Hi. Thanks for the reply. I definately wont be letting it go. Its far too close to my heart. I have tried googling ad finitum but i cant come up with the same model that i have. Everything seems to suggest a 19 movement everest automatic, but mine is definately 25 movements. Also mine is the automatic version, whereas all the others are manual. The link above is the only exact match that i can find to the version that i have, but it doesnt contain much detail. At the moment i have started wearing it every day as it needs to be on the wrist to keep time and im worried about taking it off incase it stops working. Although, having said that it seems to be doing fine after having been in a drawer for the past 20 years! So maybe i had better stop wearing daily and save it for best.


----------



## Julian Latham (Jul 25, 2005)

James Merrens site should be high on the list if you google "smithswatches" - there are examples of 25 jewel auto's.

After lying idle for twenty years you would be well advised to get it serviced before running it for any length of time.


----------



## waterloowelshy77 (Sep 27, 2010)

Julian Latham said:


> James Merrens site should be high on the list if you google "smithswatches" - there are examples of 25 jewel auto's.
> 
> After lying idle for twenty years you would be well advised to get it serviced before running it for any length of time.


Thanks again.
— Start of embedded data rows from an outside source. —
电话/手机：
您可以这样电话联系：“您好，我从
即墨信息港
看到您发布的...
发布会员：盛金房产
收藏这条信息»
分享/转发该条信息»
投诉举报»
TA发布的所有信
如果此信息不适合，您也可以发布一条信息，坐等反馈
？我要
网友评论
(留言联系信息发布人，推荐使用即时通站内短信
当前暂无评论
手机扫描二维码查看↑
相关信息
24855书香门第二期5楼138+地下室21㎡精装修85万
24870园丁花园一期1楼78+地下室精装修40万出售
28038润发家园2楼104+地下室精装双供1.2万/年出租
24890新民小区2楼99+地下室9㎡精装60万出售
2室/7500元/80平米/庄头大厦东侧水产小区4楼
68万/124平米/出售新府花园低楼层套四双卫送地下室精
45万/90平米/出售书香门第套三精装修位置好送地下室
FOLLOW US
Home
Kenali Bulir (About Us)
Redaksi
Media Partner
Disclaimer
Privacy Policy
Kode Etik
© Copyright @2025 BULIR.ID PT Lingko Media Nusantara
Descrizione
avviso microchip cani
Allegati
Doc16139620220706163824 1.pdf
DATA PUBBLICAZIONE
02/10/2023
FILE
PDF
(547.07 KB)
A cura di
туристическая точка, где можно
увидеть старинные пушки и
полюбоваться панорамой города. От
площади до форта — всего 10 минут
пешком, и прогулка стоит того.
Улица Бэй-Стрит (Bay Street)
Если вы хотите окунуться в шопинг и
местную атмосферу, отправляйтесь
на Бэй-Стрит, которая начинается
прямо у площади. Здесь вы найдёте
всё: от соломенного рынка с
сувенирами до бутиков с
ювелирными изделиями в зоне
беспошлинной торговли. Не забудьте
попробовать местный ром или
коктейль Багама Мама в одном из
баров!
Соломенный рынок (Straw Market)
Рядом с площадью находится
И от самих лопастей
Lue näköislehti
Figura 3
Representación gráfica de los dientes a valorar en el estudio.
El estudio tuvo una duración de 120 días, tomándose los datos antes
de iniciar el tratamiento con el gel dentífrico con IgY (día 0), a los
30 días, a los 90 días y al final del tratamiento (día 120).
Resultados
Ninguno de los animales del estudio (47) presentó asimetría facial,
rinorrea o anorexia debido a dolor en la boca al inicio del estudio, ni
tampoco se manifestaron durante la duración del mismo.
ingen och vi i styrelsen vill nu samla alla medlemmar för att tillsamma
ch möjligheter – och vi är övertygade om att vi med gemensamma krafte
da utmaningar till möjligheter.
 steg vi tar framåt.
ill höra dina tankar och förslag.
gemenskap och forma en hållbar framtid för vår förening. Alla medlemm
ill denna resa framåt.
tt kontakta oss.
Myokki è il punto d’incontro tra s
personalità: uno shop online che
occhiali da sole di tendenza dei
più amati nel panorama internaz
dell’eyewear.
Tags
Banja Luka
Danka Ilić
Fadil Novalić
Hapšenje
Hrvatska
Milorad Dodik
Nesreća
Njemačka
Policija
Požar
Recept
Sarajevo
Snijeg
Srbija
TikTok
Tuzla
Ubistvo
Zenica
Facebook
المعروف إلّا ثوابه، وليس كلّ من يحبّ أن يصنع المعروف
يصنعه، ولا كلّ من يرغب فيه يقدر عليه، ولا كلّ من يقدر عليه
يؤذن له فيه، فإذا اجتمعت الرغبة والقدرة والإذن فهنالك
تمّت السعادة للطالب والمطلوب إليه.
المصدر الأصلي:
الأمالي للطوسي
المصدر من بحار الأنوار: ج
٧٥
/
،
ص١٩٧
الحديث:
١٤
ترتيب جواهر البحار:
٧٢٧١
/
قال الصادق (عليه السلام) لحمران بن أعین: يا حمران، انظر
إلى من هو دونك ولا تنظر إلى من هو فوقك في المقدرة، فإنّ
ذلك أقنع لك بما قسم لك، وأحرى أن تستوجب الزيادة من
I have got his details up and will get in touch with him about having serviced. Do you have any idea of likely value? - i am keen to wear the watch on a daily basis, as i really like it, but would happily put it away and only bring it out for special occasions if i am wearing something that is of too high a value for every day use. Having said that it wont be sold, so maybe i should not worry and just carry on enjoying wearing it.


----------